Grantham University recently celebrated the 15-year anniversary of relocating to Kansas City in 2005 from Slidell, La., following Hurricane Katrina. Four Grantham Life Changers also celebrated 15-year anniversaries with Grantham.
Dana Winfrey, Student Advisor II at GU, was among the second group of local professionals to join GU within a few weeks of its move to Kansas City.
“When I started, everything was paper,” Winfrey said. “All the registrations, everything. Students would email the registration in a word document, then we filled it out and faxed it back. With only one fax machine, they had a lady in charge that kept all the faxes filed. You had to go sign for your paperwork when you took it [to get] processed.”
Though far from the easiest or most elegant solution—especially for a school already working to re-emerge from Katrina’s shadow—Winfrey says it worked while necessary, and over time the process evolved for the better.
“Now, we talk with [the] student, and if they approve of the courses, we just register them,” Winfrey said. “An email or verbal consent on the phone and we put them in class.”

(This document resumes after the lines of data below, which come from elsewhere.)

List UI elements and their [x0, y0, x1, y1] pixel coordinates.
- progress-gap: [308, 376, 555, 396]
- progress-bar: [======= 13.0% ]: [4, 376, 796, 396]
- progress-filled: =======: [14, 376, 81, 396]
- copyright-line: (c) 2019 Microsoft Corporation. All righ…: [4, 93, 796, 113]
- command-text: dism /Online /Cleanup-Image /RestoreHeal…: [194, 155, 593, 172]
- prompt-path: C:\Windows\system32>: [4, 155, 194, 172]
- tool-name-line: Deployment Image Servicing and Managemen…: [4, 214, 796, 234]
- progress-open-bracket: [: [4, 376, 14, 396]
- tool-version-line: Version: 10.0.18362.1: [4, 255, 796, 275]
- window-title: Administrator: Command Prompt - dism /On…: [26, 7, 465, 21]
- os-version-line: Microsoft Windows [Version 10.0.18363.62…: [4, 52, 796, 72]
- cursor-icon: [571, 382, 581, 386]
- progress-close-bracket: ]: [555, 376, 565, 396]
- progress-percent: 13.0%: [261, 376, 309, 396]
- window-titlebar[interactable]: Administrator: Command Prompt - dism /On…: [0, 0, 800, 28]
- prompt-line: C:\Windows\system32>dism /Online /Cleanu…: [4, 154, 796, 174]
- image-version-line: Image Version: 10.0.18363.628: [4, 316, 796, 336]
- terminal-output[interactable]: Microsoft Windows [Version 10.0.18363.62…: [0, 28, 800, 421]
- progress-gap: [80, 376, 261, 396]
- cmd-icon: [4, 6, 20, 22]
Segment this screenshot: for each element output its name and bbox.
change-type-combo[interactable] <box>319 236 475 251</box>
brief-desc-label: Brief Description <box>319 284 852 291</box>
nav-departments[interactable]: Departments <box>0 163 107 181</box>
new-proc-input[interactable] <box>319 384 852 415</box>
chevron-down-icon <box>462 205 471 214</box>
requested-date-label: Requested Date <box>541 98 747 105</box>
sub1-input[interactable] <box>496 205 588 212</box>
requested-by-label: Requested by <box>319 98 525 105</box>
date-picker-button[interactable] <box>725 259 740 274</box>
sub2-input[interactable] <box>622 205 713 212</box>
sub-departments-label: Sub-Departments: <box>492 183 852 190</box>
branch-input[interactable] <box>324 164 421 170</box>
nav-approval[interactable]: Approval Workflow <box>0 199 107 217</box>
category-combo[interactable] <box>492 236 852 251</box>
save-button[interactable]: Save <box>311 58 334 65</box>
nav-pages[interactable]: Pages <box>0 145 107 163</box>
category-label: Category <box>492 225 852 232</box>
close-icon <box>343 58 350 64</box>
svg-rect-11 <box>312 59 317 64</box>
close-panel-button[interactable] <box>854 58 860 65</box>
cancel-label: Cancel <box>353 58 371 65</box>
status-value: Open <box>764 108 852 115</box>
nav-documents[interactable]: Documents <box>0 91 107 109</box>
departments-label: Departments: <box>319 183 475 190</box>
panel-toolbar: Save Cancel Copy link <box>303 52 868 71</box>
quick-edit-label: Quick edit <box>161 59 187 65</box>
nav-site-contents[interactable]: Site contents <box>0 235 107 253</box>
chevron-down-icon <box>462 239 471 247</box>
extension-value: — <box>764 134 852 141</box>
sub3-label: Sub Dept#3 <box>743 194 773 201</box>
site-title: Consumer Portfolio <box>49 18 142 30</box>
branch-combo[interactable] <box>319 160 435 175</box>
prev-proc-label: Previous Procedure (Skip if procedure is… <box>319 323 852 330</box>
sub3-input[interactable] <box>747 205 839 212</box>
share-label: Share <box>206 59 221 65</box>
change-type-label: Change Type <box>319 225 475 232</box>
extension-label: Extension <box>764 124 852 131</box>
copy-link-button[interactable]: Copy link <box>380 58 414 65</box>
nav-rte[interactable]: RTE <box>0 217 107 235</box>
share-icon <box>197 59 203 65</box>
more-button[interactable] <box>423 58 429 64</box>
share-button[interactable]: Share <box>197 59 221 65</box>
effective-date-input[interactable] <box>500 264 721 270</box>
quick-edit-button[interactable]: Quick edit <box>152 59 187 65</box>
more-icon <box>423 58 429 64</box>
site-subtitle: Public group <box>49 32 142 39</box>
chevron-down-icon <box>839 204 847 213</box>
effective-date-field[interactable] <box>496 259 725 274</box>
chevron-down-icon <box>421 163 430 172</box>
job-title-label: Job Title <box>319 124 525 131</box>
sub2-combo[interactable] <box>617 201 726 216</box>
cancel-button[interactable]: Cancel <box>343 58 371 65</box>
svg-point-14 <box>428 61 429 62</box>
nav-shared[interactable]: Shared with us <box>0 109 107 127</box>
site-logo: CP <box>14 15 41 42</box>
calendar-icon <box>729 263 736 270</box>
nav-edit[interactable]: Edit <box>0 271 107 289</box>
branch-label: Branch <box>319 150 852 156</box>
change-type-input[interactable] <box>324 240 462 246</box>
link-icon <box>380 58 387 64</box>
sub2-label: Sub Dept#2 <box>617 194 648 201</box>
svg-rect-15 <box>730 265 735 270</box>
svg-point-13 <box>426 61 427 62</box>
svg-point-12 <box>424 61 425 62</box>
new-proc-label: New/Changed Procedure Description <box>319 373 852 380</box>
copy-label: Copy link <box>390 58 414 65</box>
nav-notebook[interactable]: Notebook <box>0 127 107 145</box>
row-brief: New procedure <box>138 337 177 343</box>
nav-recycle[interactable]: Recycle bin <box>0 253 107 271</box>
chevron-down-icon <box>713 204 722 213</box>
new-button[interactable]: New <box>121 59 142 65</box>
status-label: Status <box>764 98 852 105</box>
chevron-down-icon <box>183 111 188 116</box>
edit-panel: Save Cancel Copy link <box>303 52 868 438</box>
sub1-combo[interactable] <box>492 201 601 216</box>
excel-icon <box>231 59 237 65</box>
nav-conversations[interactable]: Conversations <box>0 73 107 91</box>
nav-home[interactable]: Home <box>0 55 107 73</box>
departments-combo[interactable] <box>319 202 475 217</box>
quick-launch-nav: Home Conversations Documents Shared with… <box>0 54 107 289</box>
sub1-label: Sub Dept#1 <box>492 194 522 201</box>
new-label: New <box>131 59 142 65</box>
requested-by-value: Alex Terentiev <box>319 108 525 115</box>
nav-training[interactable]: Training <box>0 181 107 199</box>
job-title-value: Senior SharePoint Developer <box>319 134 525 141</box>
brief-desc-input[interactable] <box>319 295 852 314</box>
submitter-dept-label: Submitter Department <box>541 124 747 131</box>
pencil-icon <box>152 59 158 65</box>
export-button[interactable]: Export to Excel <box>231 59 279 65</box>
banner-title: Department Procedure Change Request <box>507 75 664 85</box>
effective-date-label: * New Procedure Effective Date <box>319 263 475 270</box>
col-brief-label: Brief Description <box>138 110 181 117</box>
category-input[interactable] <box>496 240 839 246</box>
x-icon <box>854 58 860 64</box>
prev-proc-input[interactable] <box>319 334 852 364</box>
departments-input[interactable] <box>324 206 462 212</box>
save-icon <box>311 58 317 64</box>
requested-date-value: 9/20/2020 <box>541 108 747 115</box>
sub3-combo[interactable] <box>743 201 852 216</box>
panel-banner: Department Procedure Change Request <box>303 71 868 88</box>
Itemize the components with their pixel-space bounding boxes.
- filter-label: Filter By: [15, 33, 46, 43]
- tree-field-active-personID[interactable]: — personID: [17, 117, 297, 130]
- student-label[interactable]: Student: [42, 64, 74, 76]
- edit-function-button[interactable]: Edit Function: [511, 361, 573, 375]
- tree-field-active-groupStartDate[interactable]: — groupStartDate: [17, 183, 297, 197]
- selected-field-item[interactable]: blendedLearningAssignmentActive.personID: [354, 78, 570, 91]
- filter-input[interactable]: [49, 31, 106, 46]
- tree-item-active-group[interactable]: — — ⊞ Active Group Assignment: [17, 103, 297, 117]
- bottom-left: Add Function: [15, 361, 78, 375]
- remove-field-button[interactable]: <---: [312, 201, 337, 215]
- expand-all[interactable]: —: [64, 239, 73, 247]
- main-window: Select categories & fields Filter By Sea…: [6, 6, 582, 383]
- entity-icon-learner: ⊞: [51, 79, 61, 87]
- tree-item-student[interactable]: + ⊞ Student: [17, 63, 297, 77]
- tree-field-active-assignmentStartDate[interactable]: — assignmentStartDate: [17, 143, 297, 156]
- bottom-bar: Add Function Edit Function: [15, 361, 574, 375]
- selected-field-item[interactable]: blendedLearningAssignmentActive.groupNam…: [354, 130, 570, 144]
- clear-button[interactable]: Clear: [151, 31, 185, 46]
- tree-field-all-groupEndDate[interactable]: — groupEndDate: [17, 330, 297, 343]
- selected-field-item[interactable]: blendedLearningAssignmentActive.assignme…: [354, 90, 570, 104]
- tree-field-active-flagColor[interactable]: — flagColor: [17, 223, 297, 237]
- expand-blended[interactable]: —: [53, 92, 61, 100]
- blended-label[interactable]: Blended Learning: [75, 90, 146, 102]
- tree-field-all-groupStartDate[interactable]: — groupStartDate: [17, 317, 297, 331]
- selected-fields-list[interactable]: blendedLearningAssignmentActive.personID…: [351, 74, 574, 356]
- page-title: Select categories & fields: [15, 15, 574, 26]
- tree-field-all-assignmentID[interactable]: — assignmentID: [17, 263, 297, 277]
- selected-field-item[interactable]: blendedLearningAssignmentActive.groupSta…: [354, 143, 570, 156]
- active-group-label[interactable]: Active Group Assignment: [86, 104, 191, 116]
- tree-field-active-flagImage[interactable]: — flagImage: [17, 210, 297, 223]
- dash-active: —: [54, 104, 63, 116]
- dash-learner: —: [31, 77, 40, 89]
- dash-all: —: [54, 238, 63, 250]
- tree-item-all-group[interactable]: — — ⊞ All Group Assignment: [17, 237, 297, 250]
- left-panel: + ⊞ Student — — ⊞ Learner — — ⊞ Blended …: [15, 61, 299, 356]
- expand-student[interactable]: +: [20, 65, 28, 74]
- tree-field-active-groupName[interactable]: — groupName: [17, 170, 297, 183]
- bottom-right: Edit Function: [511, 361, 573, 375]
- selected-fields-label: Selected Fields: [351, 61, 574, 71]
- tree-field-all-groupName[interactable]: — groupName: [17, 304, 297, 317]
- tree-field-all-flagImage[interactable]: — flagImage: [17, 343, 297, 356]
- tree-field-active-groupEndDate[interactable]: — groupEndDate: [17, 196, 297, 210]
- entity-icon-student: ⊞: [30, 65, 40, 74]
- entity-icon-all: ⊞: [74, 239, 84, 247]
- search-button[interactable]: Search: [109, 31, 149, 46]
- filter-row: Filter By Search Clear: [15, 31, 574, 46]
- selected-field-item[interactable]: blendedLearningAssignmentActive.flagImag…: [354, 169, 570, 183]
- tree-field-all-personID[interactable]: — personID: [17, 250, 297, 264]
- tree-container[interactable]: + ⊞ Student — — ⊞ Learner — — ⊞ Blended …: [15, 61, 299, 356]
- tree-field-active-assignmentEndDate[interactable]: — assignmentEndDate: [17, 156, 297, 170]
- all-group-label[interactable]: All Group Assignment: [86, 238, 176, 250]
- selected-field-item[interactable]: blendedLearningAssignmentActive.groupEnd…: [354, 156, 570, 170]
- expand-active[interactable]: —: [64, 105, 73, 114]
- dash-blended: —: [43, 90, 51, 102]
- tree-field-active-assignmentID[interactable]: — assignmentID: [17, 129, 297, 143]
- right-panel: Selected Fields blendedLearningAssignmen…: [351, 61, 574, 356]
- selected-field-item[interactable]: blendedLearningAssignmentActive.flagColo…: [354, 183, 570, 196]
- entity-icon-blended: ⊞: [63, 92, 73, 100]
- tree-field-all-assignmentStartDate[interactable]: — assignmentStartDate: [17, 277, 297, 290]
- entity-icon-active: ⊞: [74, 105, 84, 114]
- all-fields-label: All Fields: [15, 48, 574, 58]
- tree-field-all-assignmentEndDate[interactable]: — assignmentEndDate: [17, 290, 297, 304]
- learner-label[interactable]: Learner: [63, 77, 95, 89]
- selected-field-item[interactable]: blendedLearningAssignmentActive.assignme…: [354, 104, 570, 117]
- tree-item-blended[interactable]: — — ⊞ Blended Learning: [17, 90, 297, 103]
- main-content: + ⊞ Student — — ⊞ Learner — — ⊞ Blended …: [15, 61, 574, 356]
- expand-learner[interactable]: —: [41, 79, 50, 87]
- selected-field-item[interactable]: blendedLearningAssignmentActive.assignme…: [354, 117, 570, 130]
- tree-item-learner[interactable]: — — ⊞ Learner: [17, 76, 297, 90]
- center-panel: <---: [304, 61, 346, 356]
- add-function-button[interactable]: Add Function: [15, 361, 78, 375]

Today, Winfrey continues to help students find educational success by checking in every few weeks to offer resources and ensure all their needs are being met.
“We also help them keep motivated, sometimes they need some motivation to keep going,” Winfrey said.
Winfrey has witnessed many changes, along with considerable progress, throughout his 15 years at Grantham. He was with GU when it left its emergency home in KC’s Union Station to expand in Zona Rosa. He was there when Grantham crossed the state line to find a new home in Lenexa, KS—and he’s here now, amid a pandemic, working from his home in St. Joseph, MO.
He’s seen that progress from his vantage as both a student and student advisor.
“I started a degree at a brick-and-mortar school many years ago,” Winfrey said. “When I got through my 90-day probationary period here at Grantham, I signed up for classes. It took me a few years to get back into it [and] get serious about it.”
Eventually, he would earn his Associate of Arts in Business Administration and Management.
Graduation at Grantham University is always a special event. Student advisors are encouraged to attend so they have a chance to connect with the students who they’ve been instrumental in helping to achieve the milestone. Winfrey recalled one such meeting that he considers noteworthy because it happened on the day that he, too, was graduating with his degree.
“I was at one of the tables with the finger food they have out, and somebody hollered at me from my group,” Winfrey said. “This lady says, ‘Are you Dana Winfrey?,’ and it was one of my students. She was so excited to see me and meet me. We worked together for quite a while. Getting to meet them and see that excitement and talk to them—that makes it all worth it.”
Winfrey values GU’s mission of service, and how it was implemented to help military veterans build a life in the civilian world. He appreciates his role in making that happen as well as the fact that, with the attainment of Title IV status, GU is even better positioned today to help underserved communities pursue an education, earn degrees and achieve success.
“Grantham started out as a military school for veterans after WWII training radio operators,” Winfrey said. “[It was] strictly military and veteran for years, so being able to help people like that, it’s nice to know you can help somebody make a difference. That was a big transition. We’re growing all the time … we change people’s lives [by] allowing them to earn a degree.”
Despite the numerous changes he’s seen during his 15 years at Grantham, the mission of service and the character of the people who serve with him remain the same, and he does not foresee that changing.
Thank you, Dana, for your 15 years of changing lives for the better here at Grantham University.